Ignore my thumb.
Ignore my thumb. JK
I first encountered Adrian Piper's My Calling (Cards) #1 and #2 at my college museum several years ago. The two seemingly unspectacular cards were stacked in a card holder on a pedestal, with a red-lettered sign above screaming: "JOIN THE STRUGGLE, TAKE SOME FOR YOUR OWN USE." I pocketed 12 and scurried out.

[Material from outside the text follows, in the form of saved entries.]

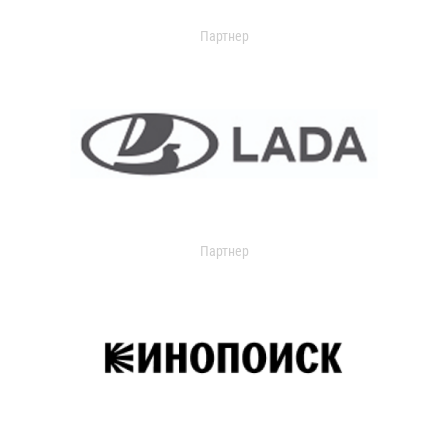
Партнер
Партнер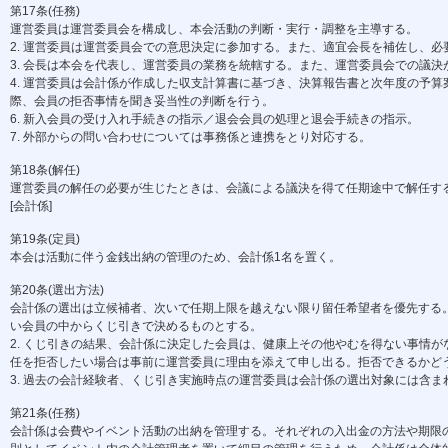
第17条(任務)
運営委員は運営委員会を構成し、本会活動の判断・実行・調整を主導する。
2. 運営委員は運営委員会での意思決定に参加する。また、適宜会長を補佐し、必
3. 会長は本会を代表し、運営委員の業務を統轄する。また、運営委員会での議決
4. 運営委員は会計係が作成した収支計算書に基づき、決算報告書と次年度の予算案
際、会員の拒否事情を聞き妥当性の判断を行う。
6. 新入会員の受け入れ手続きの指示／退会会員の処理と退会手続きの指示。
7. 外部からの問い合わせについては事務係と連携をとり対応する。
第18条(解任)
運営委員の解任の必要が生じたときは、会議による議決を得て任期途中で解任す
[会計係]
第19条(定員)
本会は活動に伴う金銭出納の管理のため、会計係1名を置く。
第20条(選出方法)
会計係の選出は立候補者、次いで任期上限を越えない限り留任希望者を優先する。
い会員の中からくじ引きで決めるものとする。
2. くじ引きの結果、会計係に決定した会員は、健康上その他やむを得ない事情が
任を拒否したい場合は事前に運営委員に理由を添えて申し出る。拒否できるかどう
3. 過去の会計経験者、くじ引き実施時点の運営委員は会計係の選出対象には含ま
第21条(任務)
会計係は会費やイベント活動の出納を管理する。それぞれの入出金の方法や期限の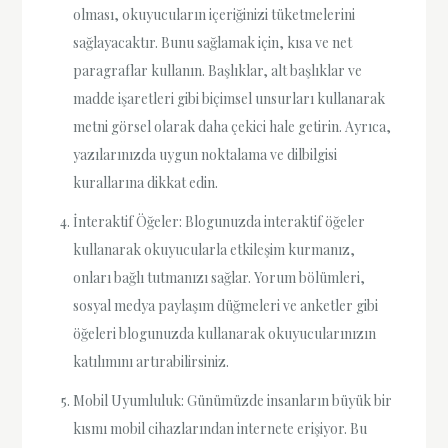
olması, okuyucuların içeriğinizi tüketmelerini
sağlayacaktır. Bunu sağlamak için, kısa ve net
paragraflar kullanın. Başlıklar, alt başlıklar ve
madde işaretleri gibi biçimsel unsurları kullanarak
metni görsel olarak daha çekici hale getirin. Ayrıca,
yazılarınızda uygun noktalama ve dilbilgisi
kurallarına dikkat edin.
İnteraktif Öğeler: Blogunuzda interaktif öğeler
kullanarak okuyucularla etkileşim kurmanız,
onları bağlı tutmanızı sağlar. Yorum bölümleri,
sosyal medya paylaşım düğmeleri ve anketler gibi
öğeleri blogunuzda kullanarak okuyucularınızın
katılımını artırabilirsiniz.
Mobil Uyumluluk: Günümüzde insanların büyük bir
kısmı mobil cihazlarından internete erişiyor. Bu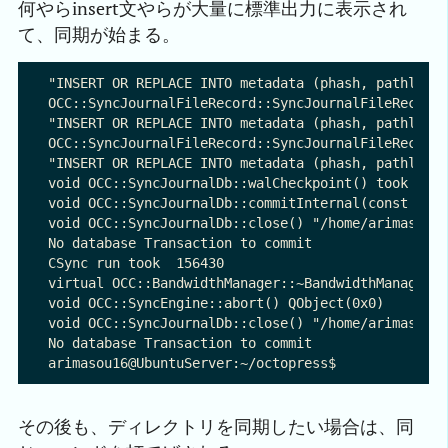
何やらinsert文やらが大量に標準出力に表示され
て、同期が始まる。
"INSERT OR REPLACE INTO metadata (phash, pathlen, 
OCC::SyncJournalFileRecord::SyncJournalFileRecord(
"INSERT OR REPLACE INTO metadata (phash, pathlen, 
OCC::SyncJournalFileRecord::SyncJournalFileRecord(
"INSERT OR REPLACE INTO metadata (phash, pathlen, 
void OCC::SyncJournalDb::walCheckpoint() took 0 ms
void OCC::SyncJournalDb::commitInternal(const QStr
void OCC::SyncJournalDb::close() "/home/arimasou16
No database Transaction to commit

CSync run took  156430

virtual OCC::BandwidthManager::~BandwidthManager()
void OCC::SyncEngine::abort() QObject(0x0)

void OCC::SyncJournalDb::close() "/home/arimasou16
No database Transaction to commit

その後も、ディレクトリを同期したい場合は、同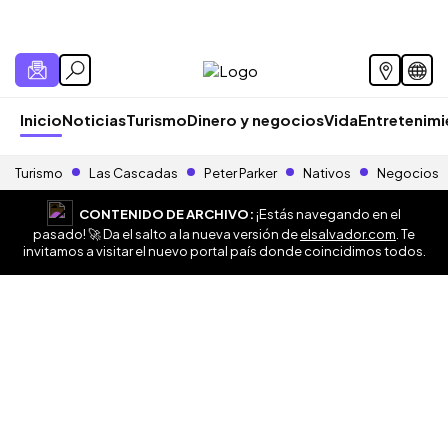
Inicio
Noticias
Turismo
Dinero y negocios
Vida
Entretenim
Turismo
Las Cascadas
Peter Parker
Nativos
Negocios
CONTENIDO DE ARCHIVO:
¡Estás navegando en el
pasado! 🚀 Da el salto a la nueva versión de
elsalvador.com
. Te
invitamos a visitar el nuevo portal país donde coincidimos todos.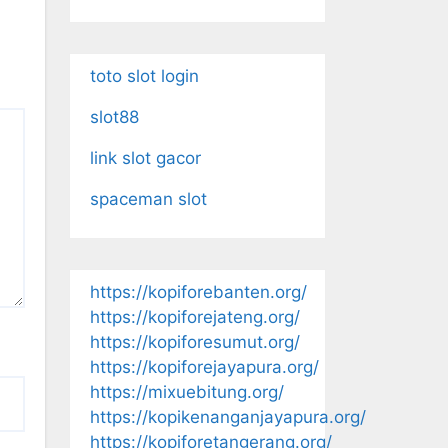
toto slot login
slot88
link slot gacor
spaceman slot
https://kopiforebanten.org/
https://kopiforejateng.org/
https://kopiforesumut.org/
https://kopiforejayapura.org/
https://mixuebitung.org/
https://kopikenanganjayapura.org/
https://kopiforetangerang.org/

Created between 1986 and 1990, My Calling (Cards) #1 and #2 deal with two very different, but extremely awkward situations. "My Calling (Card) # 1 (for Dinners and Cocktail Parties)" addresses a non-Black speaker who has said something racist in the presence of a (passing) Black person. "I am black. I am sure you did not realize this when you made/laughed at/agreed with that racist remark," it says rather politely. "I regret any discomfort my presence is causing you as I am sure you regret the discomfort your racism is causing me."

"My Calling (Card) #2 (Reactive Guerilla Performance for Bars and Discos)," is for women in bars and clubs, but its use extends to any situation where a women is free to be perceived by members of the public. "I am not here to pick anyone up, or to be picked up. I am here alone because I want to be here, ALONE," it says. "This card is not intended as part of an extended flirtation."

My Calling (Cards) #2
I have "My Calling (Card) #2" framed, but yes, it is dirty from knocking around in my wallet for so long. JK
Both cards are a passive-aggressive confrontation of the viewer—and that's by design. As a Black woman who passes for white, Piper's work deals in the stickiness of racial perception and performance, gender, and the accompanying -isms in America. The perceived aggression of Black woman standing up for herself is acknowledged in both the text ("this invariably causes [white people] to react to me as pushy, manipulative, or socially inappropriate") and form (there's a non-confrontational banality to a business card).

Piper would hand these cards out when she overheard a racist remark or when someone encroached on her privacy, a "reactive guerilla performance" that interrogates the racial and gender stereotyping of the receiver. And by making these cards free and available (in a gallery or museum setting), Piper argues that identity is a performance you take part in regardless of whether you consent to it or not. At dinner parties, cocktail hours, bars, discos, or small gatherings, we are all on a roasting spit of perception and stereotype.

I savored her cards so much, however, I could never bring myself to quietly hand them over at the appropriate moment. They were too novel and specific, it really felt as if I was really being seen by Piper—at the club, dinner party, bus, restaurant, what have you. Rediscovering My Calling (Cards) #1 and #2 in my desk drawer during quarantine they seem almost quaint. A weird memory of the unregulated interactions and public perceptions of The Before.